§ **What to work on**: Below are entries. Copy exactly the lines running from the line that holds "Jl. Pratama No.87, Tj. Benoa, Kec." to the line that holds "Kabupaten Badung, Bali 80361", with both ends included.

§ **Given data**:
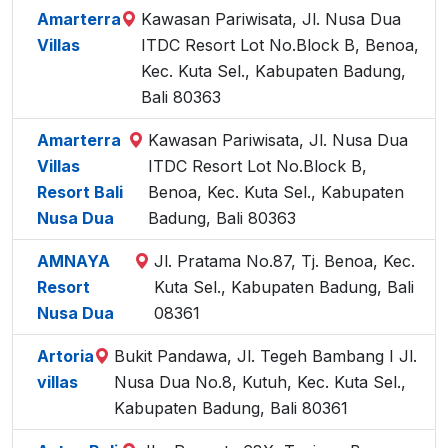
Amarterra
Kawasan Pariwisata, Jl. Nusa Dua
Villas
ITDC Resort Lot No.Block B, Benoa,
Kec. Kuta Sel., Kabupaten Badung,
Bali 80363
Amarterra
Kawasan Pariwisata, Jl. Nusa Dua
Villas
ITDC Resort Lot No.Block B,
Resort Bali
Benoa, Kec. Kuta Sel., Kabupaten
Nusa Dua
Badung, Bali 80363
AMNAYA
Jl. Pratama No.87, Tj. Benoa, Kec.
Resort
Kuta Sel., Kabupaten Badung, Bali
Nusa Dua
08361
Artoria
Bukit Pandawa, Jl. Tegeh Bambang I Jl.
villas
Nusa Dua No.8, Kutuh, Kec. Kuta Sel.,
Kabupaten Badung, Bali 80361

--

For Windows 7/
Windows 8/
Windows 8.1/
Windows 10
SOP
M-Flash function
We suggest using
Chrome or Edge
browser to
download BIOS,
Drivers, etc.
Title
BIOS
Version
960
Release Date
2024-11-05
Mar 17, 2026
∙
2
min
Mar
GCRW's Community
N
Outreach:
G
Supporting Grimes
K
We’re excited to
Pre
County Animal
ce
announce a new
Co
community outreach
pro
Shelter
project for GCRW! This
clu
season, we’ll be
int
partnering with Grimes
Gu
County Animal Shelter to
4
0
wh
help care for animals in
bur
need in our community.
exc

§ **Exercise solution**:
Jl. Pratama No.87, Tj. Benoa, Kec.
Resort
Kuta Sel., Kabupaten Badung, Bali
Nusa Dua
08361
Artoria
Bukit Pandawa, Jl. Tegeh Bambang I Jl.
villas
Nusa Dua No.8, Kutuh, Kec. Kuta Sel.,
Kabupaten Badung, Bali 80361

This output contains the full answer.